Exploring the ebuild system

Enter the ebuild system

I've really been looking forward to this third and final Bash by example article, because now that we've already covered bash programming fundamentals in Part 1 and Part 2, we can focus on more advanced topics, like bash application development and program design. For this article, I will give you a good dose of practical, real-world bash development experience by presenting a project that I've spent many hours coding and refining: the Gentoo Linux ebuild system.

As the creator of Gentoo Linux and the guy behind Funtoo Linux, one of my primary responsibilities is to make sure that all of the operating system packages (similar to RPM packages) are created properly and work together. As you probably know, a standard Linux system is not composed of a single unified source tree (like BSD), but is actually made up of about 25+ core packages that work together. Some of the packages include:


PackageDescription
linuxThe actual kernel
util-linuxA collection of miscellaneous Linux-related programs
e2fsprogsA collection of ext2 filesystem-related utilities
glibcThe GNU C library
</div>
Note

Gentoo fans: the original text above used to say "I'm the chief architect of Gentoo Linux, a next-generation Linux OS currently in beta. One of my primary responsibilities is to make sure that all of the binary packages (similar to RPM packages) are created properly and work together." This is noteworthy due to the fact that the initial focus of Gentoo was to provide working binary packages.

Each package is in its own tarball and is maintained by separate independent developers, or teams of developers. To create a distribution, each package has to be separately downloaded, compiled, and packaged. Every time a package must be fixed, upgraded, or improved, the compilation and packaging steps must be repeated (and this gets old really fast). To help eliminate the repetitive steps involved in creating and updating packages, I created the ebuild system, written almost entirely in bash. To enhance your bash knowledge, I'll show you how I implemented the unpack and compile portions of the ebuild system, step by step. As I explain each step, I'll also discuss why certain design decisions were made. By the end of this article, not only will you have an excellent grasp of larger-scale bash programming projects, but you'll also have implemented a good portion of a complete auto-build system.

Why bash?

Bash is an essential component of the Gentoo Linux ebuild system. It was chosen as ebuild's primary language for a number of reasons. First, it has an uncomplicated and familiar syntax that is especially well suited for calling external programs. An auto-build system is "glue code" that automates the calling of external programs, and bash is very well suited to this type of application. Second, Bash's support for functions allowed the ebuild system to have modular, easy-to-understand code.

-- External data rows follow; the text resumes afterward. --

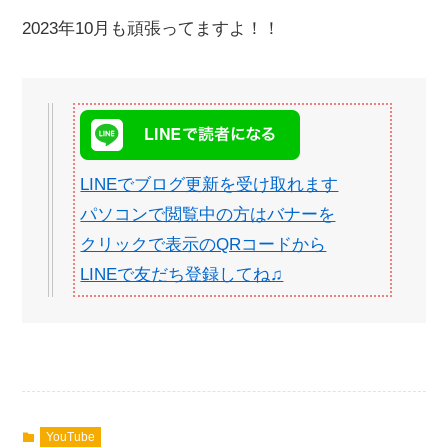
2023年10月も頑張ってますよ！！
LINEでブログ更新を受け取れます
パソコンで閲覧中の方はバナーを
クリックで表示のQRコードから
LINEで友だち登録してね♫
YouTube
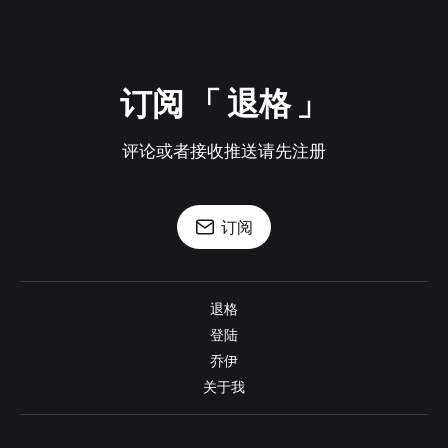
订阅 「 退格 」
评论或者接收推送请先注册
订阅
退格
登陆
乔伊
关于我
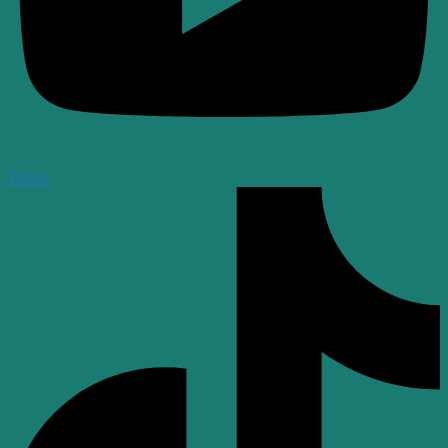
Tiktok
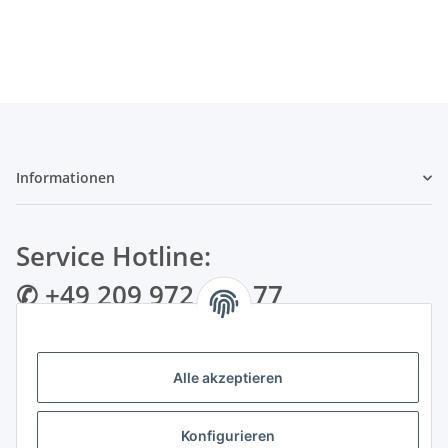
Informationen
Service Hotline:
✆ +49 209 972 995 77
✉ info@bmshop24.de
Alle akzeptieren
Gewerkenstraße 34 | 45881 Gelsenkirchen
Mo.-Fr.: 09:00 - 18:30 Uhr Samstag: 09:00 - 16:00 Uhr
Konfigurieren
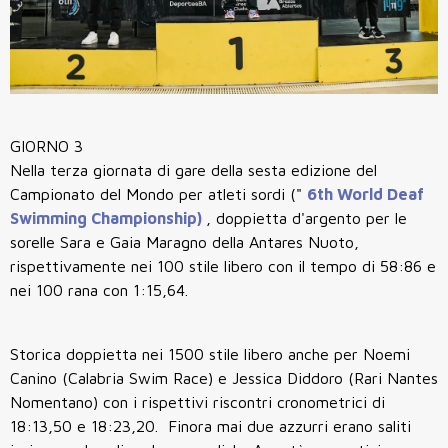
GIORNO 3
Nella terza giornata di gare della sesta edizione del
Campionato del Mondo per atleti sordi ("
6th World Deaf
Swimming Championship)
, doppietta d'argento per le
sorelle Sara e Gaia Maragno della Antares Nuoto,
rispettivamente nei 100 stile libero con il tempo di 58:86 e
nei 100 rana con 1:15,64.
Storica doppietta nei 1500 stile libero anche per Noemi
Canino (Calabria Swim Race) e Jessica Diddoro (Rari Nantes
Nomentano) con i rispettivi riscontri cronometrici di
18:13,50 e 18:23,20. Finora mai due azzurri erano saliti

Third, the ebuild system takes advantage of bash's support for environment variables, allowing package maintainers and developers to configure it easily, on-the-fly.

Build process review

Before we look at the ebuild system, let's review what's involved in getting a package compiled and installed. For our example, we will look at the "sed" package, a standard GNU text stream editing utility that is part of all Linux distributions. First, download the source tarball (sed-3.02.tar.gz) (see Resources). We will store this archive in /usr/src/distfiles, a directory we will refer to using the environment variable $DISTDIR. $DISTDIR is the directory where all of our original source tarballs live; it's a big vault of source code.

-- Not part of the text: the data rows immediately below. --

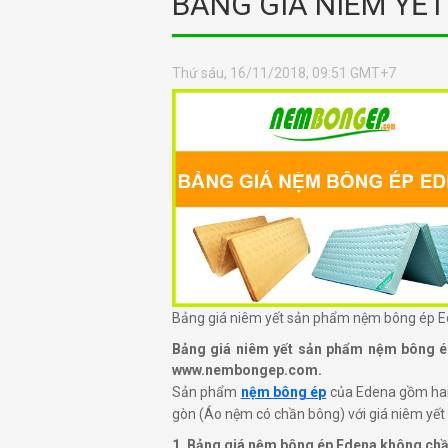
BẢNG GIÁ NIÊM YẾ
Thứ sáu, 16/11/2018, 09:51 GMT+7
Bảng giá niêm yết sản phẩm nệm bông ép 
Bảng giá niêm yết sản phẩm nệm bông é
www.nembongep.com.
Sản phẩm
nệm bông ép
của Edena gồm hai
gòn (Áo nệm có chần bông) với giá niêm yế
1. Bảng giá nệm bông ép Edena không ch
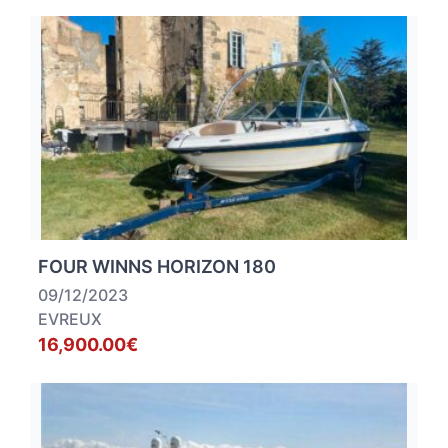
FOUR WINNS HORIZON 180
09/12/2023
EVREUX
16,900.00€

Our next step is to create a temporary directory called work, which houses the uncompressed sources. We'll refer to this directory later using the $WORKDIR environment variable. To do this, change to a directory where we have write permission and type the following:

$ mkdir work
$ cd work
$ tar xzf /usr/src/distfiles/sed-3.02.tar.gz

The tarball is then decompressed, creating a directory called sed-3.02 that contains all of the sources. We'll refer to the sed-3.02 directory later using the environment variable $SRCDIR. To compile the program, type the following:

$ cd sed-3.02
$ ./configure --prefix=/usr
(autoconf generates appropriate makefiles, this can take a while)
 
$ make
 
(the package is compiled from sources, also takes a bit of time)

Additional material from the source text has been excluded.